• _Data extract_
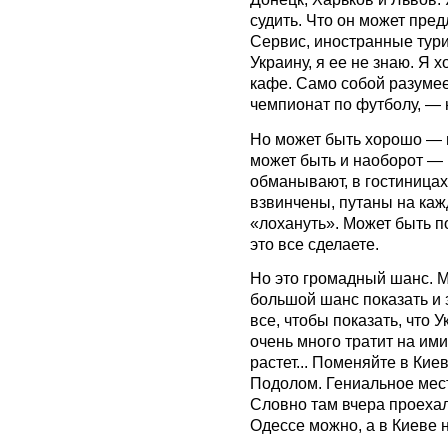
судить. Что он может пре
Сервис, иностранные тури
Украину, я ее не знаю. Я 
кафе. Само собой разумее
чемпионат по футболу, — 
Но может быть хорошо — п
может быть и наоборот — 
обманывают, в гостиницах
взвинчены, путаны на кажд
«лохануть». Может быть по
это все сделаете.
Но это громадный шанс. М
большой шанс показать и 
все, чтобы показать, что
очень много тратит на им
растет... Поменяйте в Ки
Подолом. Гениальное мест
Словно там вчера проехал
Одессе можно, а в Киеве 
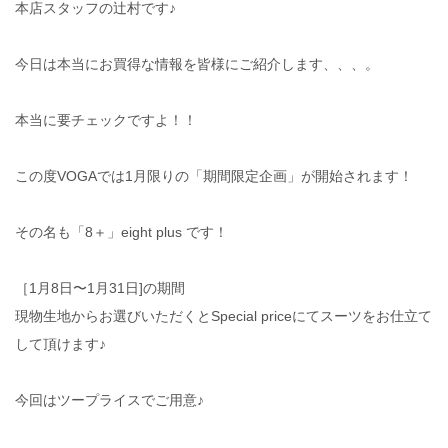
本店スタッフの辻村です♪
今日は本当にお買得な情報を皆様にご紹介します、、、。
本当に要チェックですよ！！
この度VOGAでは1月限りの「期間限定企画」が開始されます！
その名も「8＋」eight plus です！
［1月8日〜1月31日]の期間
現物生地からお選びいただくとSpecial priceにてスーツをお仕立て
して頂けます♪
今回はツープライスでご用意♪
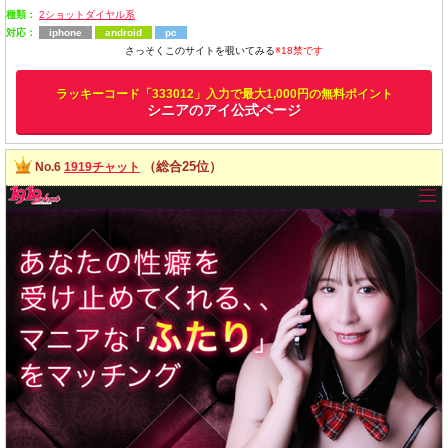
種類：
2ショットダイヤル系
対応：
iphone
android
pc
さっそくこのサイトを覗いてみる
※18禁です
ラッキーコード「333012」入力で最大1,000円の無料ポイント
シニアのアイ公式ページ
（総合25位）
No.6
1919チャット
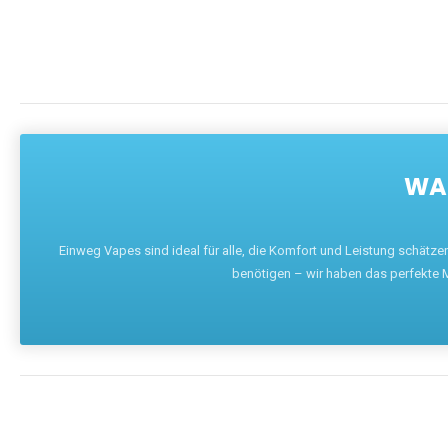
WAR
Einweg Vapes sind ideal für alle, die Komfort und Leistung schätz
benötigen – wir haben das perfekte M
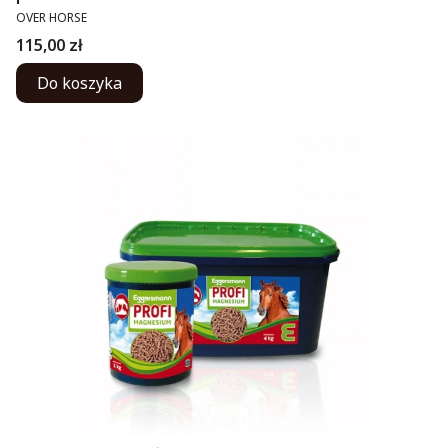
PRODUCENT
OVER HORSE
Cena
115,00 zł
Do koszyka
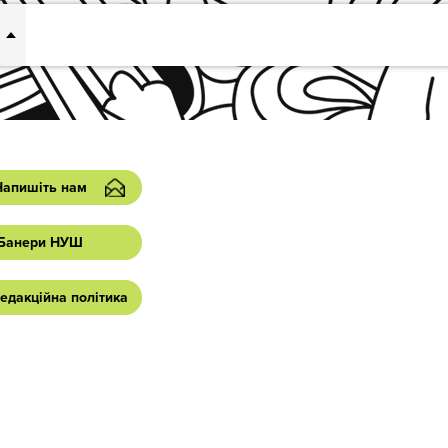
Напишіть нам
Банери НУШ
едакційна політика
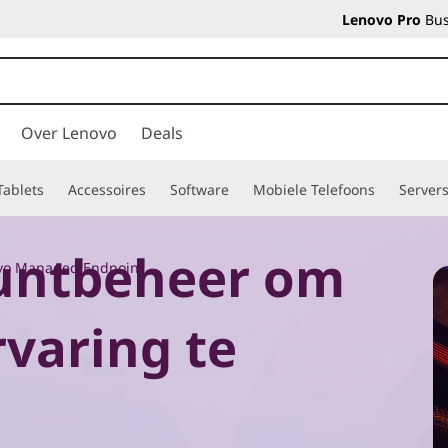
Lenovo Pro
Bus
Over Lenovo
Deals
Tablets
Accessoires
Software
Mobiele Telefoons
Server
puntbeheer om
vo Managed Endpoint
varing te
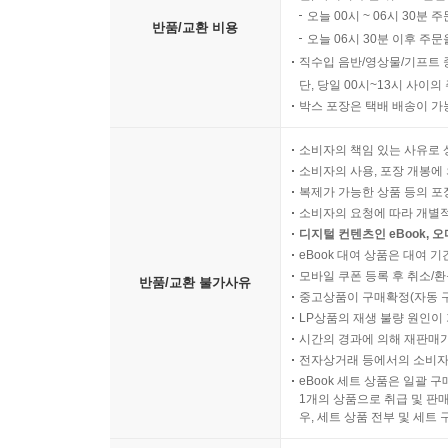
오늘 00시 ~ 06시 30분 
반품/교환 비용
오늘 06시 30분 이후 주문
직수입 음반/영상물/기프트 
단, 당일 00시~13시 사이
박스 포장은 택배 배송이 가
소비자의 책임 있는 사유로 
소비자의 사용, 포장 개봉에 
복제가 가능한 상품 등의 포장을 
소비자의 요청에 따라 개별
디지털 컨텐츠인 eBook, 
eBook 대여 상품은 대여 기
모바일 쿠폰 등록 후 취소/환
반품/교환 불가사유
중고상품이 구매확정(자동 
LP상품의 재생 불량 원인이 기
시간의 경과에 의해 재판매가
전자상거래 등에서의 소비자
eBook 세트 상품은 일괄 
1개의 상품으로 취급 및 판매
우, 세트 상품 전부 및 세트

---

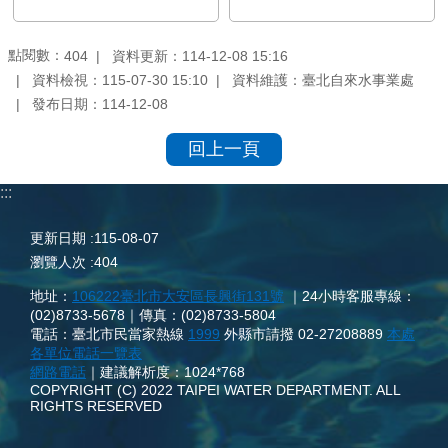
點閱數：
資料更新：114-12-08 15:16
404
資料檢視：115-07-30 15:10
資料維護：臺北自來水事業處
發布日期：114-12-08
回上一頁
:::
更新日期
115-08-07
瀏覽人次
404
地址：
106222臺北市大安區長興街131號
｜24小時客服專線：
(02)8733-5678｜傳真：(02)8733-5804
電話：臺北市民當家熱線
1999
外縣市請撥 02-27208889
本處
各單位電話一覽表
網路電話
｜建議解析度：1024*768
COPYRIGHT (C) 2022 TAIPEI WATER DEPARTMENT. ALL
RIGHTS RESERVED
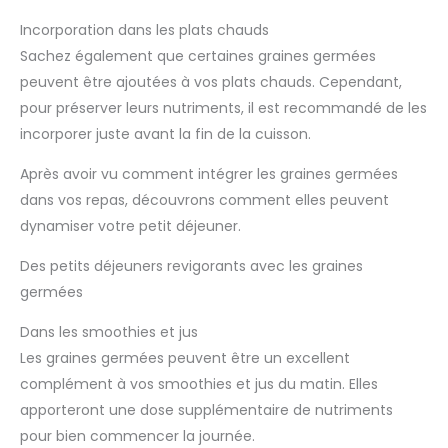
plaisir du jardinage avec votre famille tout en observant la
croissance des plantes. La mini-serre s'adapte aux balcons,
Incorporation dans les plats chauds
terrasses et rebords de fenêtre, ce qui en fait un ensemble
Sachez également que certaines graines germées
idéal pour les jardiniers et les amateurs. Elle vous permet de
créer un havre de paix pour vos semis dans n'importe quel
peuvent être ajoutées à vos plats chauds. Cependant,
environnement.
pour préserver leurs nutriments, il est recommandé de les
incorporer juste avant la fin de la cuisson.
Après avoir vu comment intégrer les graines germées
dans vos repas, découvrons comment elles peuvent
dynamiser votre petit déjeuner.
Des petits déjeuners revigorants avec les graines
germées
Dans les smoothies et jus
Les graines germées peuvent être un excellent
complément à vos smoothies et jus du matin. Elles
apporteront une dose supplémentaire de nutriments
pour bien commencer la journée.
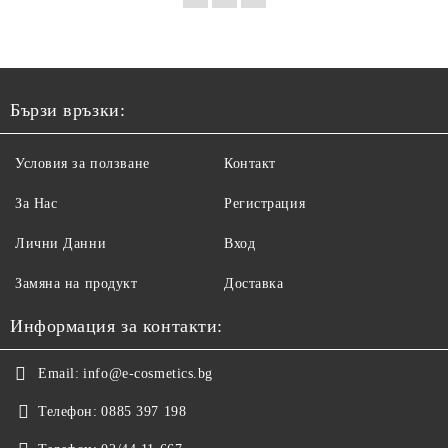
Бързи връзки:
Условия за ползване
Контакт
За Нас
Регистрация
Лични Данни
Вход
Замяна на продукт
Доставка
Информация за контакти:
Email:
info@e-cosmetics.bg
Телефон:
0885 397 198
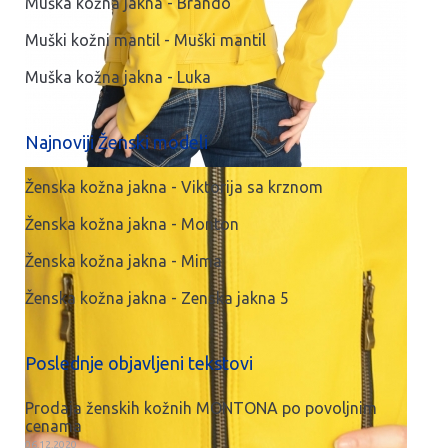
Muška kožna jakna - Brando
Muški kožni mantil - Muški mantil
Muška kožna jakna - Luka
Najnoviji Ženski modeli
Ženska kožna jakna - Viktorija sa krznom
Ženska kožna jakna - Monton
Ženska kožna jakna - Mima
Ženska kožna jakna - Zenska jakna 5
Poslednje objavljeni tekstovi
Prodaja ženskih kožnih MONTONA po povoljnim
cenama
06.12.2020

• _What to do_
This exercise needs every line of the listing that contains the word "peuvent".

• _Exercise response_
peuvent être ajoutées à vos plats chauds. Cependant,
dans vos repas, découvrons comment elles peuvent
Les graines germées peuvent être un excellent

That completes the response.